[Source data]
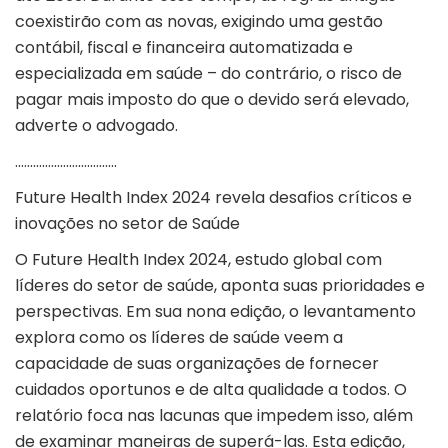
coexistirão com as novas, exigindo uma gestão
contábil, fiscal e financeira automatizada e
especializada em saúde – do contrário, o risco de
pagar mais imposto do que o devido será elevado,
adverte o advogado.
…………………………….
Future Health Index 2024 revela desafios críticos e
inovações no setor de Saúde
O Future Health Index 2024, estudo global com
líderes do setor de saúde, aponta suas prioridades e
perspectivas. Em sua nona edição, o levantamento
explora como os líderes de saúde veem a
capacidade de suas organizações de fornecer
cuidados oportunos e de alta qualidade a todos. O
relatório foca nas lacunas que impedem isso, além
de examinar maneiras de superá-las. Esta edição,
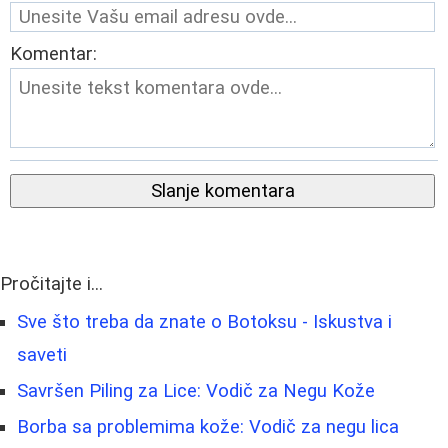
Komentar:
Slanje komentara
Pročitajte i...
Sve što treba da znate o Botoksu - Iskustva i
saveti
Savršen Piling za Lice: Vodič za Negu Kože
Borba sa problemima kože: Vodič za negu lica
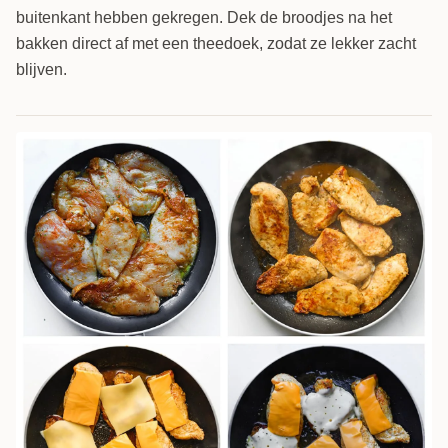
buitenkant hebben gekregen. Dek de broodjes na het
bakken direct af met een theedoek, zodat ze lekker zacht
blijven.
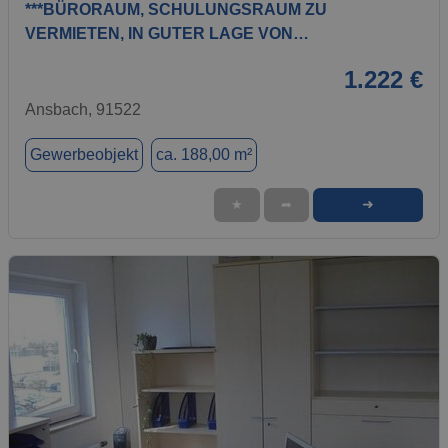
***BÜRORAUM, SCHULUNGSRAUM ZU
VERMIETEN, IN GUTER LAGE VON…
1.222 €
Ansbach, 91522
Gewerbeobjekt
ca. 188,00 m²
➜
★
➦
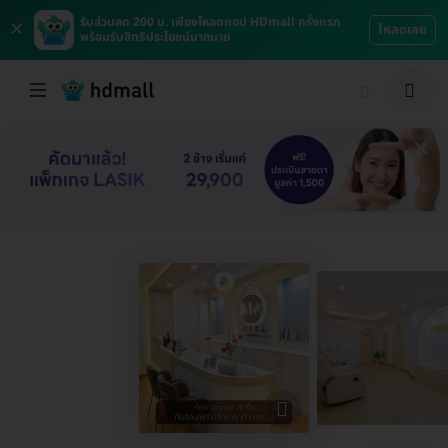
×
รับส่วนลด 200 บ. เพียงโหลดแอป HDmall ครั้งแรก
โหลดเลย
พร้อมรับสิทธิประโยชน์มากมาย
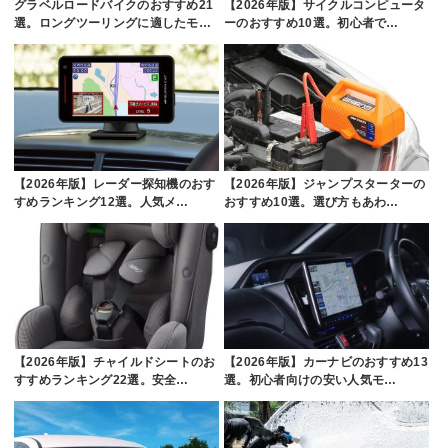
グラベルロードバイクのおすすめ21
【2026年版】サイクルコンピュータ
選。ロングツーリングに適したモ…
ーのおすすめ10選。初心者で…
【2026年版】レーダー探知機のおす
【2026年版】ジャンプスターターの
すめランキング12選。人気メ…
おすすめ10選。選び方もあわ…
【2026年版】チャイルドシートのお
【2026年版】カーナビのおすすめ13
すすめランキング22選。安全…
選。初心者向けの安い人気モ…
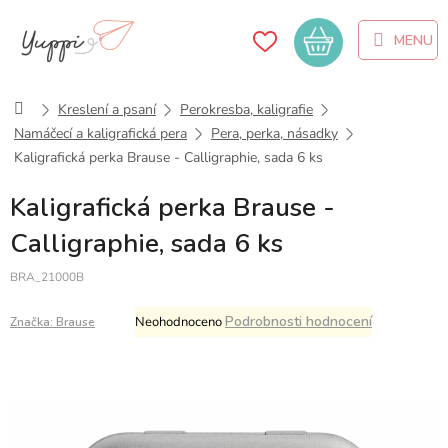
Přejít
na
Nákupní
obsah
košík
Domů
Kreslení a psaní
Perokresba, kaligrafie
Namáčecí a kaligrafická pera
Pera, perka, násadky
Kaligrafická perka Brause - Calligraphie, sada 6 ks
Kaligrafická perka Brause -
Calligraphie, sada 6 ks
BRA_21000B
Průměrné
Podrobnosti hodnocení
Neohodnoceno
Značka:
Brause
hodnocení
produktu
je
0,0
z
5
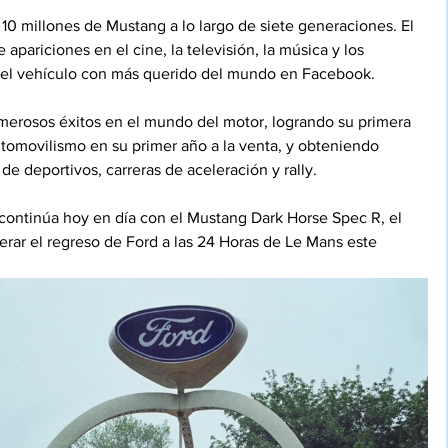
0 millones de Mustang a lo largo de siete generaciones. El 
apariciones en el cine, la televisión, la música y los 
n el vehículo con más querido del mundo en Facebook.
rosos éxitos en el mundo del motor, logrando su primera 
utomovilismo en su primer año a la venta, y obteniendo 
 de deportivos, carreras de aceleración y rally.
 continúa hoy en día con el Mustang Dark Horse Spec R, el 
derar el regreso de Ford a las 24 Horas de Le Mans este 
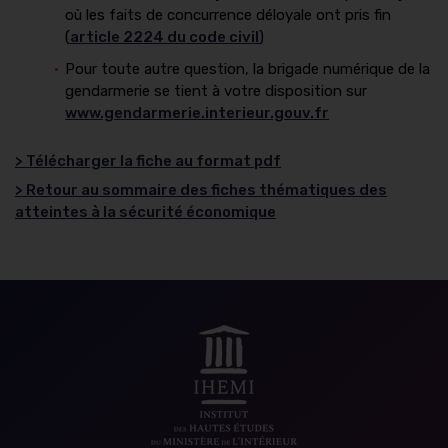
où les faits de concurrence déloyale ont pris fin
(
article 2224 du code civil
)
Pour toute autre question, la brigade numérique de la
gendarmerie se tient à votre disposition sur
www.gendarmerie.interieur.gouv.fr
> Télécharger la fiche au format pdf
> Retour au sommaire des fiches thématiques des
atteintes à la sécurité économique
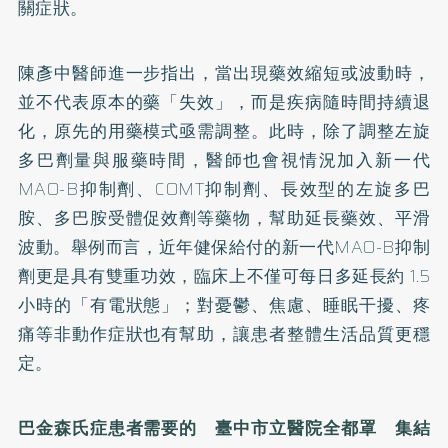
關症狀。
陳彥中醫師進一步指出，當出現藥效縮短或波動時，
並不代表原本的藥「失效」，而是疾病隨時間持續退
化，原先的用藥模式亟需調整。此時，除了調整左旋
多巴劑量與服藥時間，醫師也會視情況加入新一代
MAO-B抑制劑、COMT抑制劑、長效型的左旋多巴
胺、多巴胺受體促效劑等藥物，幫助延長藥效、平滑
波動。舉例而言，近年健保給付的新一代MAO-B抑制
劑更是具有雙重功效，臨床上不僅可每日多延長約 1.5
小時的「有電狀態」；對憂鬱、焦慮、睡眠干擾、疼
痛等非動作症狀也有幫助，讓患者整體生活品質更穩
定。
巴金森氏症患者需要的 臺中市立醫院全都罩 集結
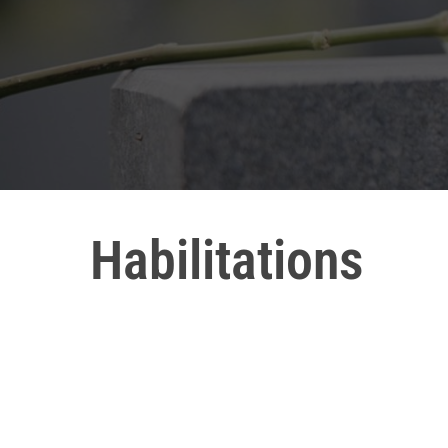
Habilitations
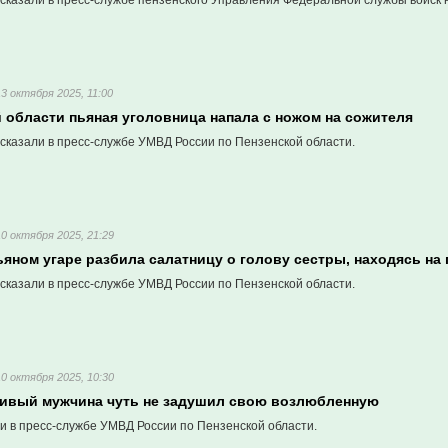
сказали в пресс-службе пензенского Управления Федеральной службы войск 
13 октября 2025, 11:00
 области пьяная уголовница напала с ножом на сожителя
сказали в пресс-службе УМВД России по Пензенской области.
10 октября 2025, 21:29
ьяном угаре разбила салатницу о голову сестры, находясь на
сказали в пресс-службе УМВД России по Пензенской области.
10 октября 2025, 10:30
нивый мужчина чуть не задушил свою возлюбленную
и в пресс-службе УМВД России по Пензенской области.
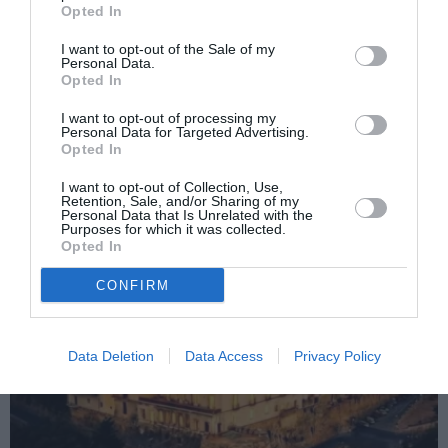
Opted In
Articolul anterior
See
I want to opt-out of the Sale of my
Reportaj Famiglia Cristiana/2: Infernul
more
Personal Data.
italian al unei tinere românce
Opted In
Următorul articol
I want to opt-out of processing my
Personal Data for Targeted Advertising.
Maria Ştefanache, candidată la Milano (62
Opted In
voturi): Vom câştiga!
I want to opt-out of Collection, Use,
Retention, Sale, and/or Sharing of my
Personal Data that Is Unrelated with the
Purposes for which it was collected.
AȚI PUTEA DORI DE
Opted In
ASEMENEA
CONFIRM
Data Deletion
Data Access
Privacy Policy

→ **REQUIRED ACTION**
The reply should hold exactly the lines above, starting at the line with "小時的「有電狀態」；對憂鬱、焦慮、睡眠干擾、疼" and ending at the line with "10 октября 2025, 10:30", and no pictures.

→ **OUTPUT BELOW**
小時的「有電狀態」；對憂鬱、焦慮、睡眠干擾、疼
痛等非動作症狀也有幫助，讓患者整體生活品質更穩
定。
巴金森氏症患者需要的 臺中市立醫院全都罩 集結
Habilitations
сказали в пресс-службе пензенского Управления Федеральной службы войск 
13 октября 2025, 11:00
 области пьяная уголовница напала с ножом на сожителя
сказали в пресс-службе УМВД России по Пензенской области.
10 октября 2025, 21:29
ьяном угаре разбила салатницу о голову сестры, находясь на
сказали в пресс-службе УМВД России по Пензенской области.
10 октября 2025, 10:30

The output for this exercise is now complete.